EXERCISE AIM: Transcribe the records below in their entirety, and leave out each image.

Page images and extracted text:
---

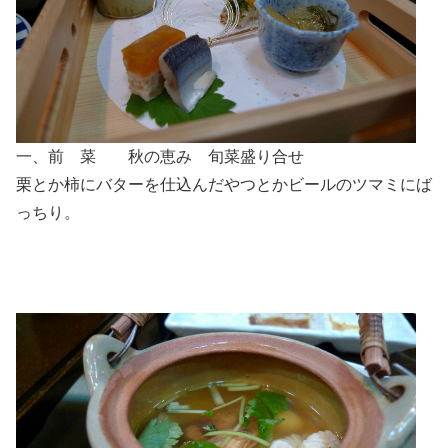
一、前 菜 秋の恵み 旬菜盛り合せ
栗とか柿にバターを仕込んだやつとかビールのツマミにば
っちり。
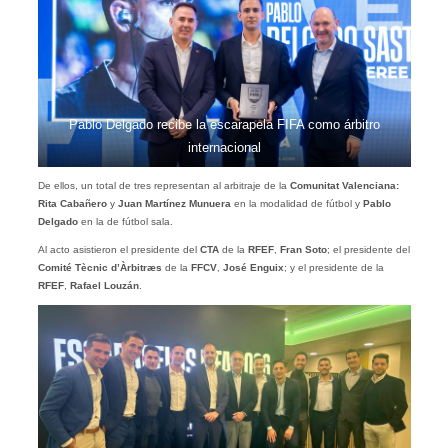
Pablo Delgado recibe la escarapela FIFA como árbitro
internacional
De ellos, un total de tres representan al arbitraje de la
Comunitat Valenciana:
Rita Cabañero
y
Juan Martínez Munuera
en la modalidad de fútbol y
Pablo
Delgado
en la de fútbol sala.
Al acto asistieron el presidente del
CTA
de la
RFEF
,
Fran Soto
; el presidente del
Comité Tècnic d’Àrbitræs
de la
FFCV
,
José Enguix
; y el presidente de la
RFEF
,
Rafael Louzán
.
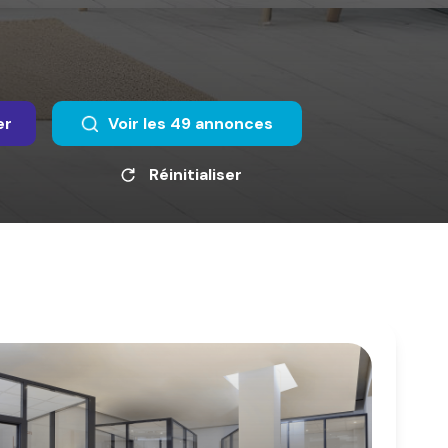
er
Voir les
49
annonces
Réinitialiser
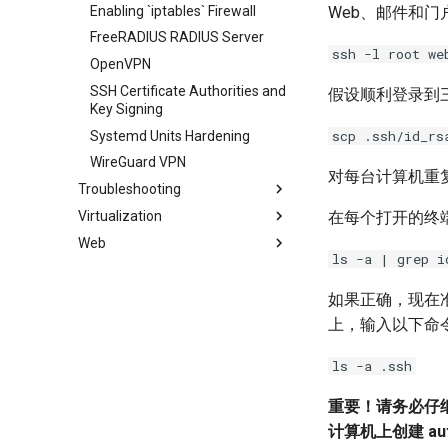
Enabling `iptables` Firewall
Web、邮件和门
FreeRADIUS RADIUS Server
ssh -l root we
OpenVPN
SSH Certificate Authorities and
假设顺利登录到
Key Signing
scp .ssh/id_rs
Systemd Units Hardening
WireGuard VPN
对每台计算机重
Troubleshooting
Virtualization
How to deal with a kernel panic
在每个打开的终
Web
Cockpit KVM Dashboard
ls -a | grep i
Setting Up libvirt on Rocky
Apache Hardened
Linux
Webserver
如果正确，现在
Rocky on VirtualBox
Apache Web 服务器多站点设置
Apache Hardened Web
上，输入以下命
Server
VMware Tools™ Installation
Caddy Web Server
Web-based Application
ls -a .ssh
Apache With 'mod_ssl'
Firewall (WAF)
Nginx
Host-based Intrusion
重要！请务必仔
Nginx Multisite
Detection System (HIDS)
计算机上创建 au
PHP and PHP-FPM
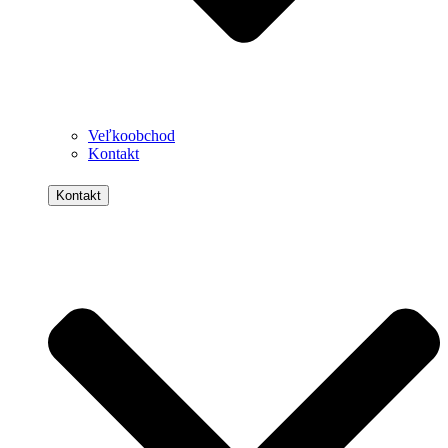
Veľkoobchod
Kontakt
Kontakt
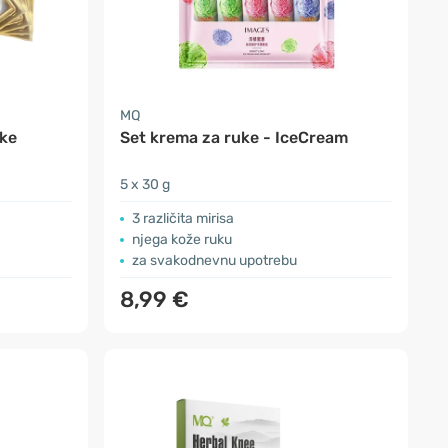
MQ
ake
Set krema za ruke - IceCream
5 x 30 g
3 različita mirisa
njega kože ruku
za svakodnevnu upotrebu
8,99 €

---

SOLUTION FOR THIS EXERCISE:
一、前 菜 秋の恵み 旬菜盛り合せ
栗とか柿にバターを仕込んだやつとかビールのツマミにば
っちり。
Pablo Delgado recibe la escarapela FIFA como árbitro
internacional
De ellos, un total de tres representan al arbitraje de la
Comunitat Valenciana:
Rita Cabañero
y
Juan Martínez Munuera
en la modalidad de fútbol y
Pablo
Delgado
en la de fútbol sala.
Al acto asistieron el presidente del
CTA
de la
RFEF
,
Fran Soto
; el presidente del
Comité Tècnic d’Àrbitræs
de la
FFCV
,
José Enguix
; y el presidente de la
RFEF
,
Rafael Louzán
.
er
Voir les
49
annonces
Réinitialiser
Enabling `iptables` Firewall
Web、邮件和门
FreeRADIUS RADIUS Server
ssh -l root we
OpenVPN
SSH Certificate Authorities and
假设顺利登录到
Key Signing
scp .ssh/id_rs
Systemd Units Hardening
WireGuard VPN
对每台计算机重
Troubleshooting
Virtualization
How to deal with a kernel panic
在每个打开的终
Web
Cockpit KVM Dashboard
ls -a | grep i
Setting Up libvirt on Rocky
Apache Hardened
Linux
Webserver
如果正确，现在
Rocky on VirtualBox
Apache Web 服务器多站点设置
Apache Hardened Web
上，输入以下命
Server
VMware Tools™ Installation
Caddy Web Server
Web-based Application
ls -a .ssh
Apache With 'mod_ssl'
Firewall (WAF)
Nginx
Host-based Intrusion
重要！请务必仔
Nginx Multisite
Detection System (HIDS)
计算机上创建 au
PHP and PHP-FPM
Veľkoobchod
Kontakt
Kontakt
MQ
ake
Set krema za ruke - IceCream
5 x 30 g
3 različita mirisa
njega kože ruku
za svakodnevnu upotrebu
8,99 €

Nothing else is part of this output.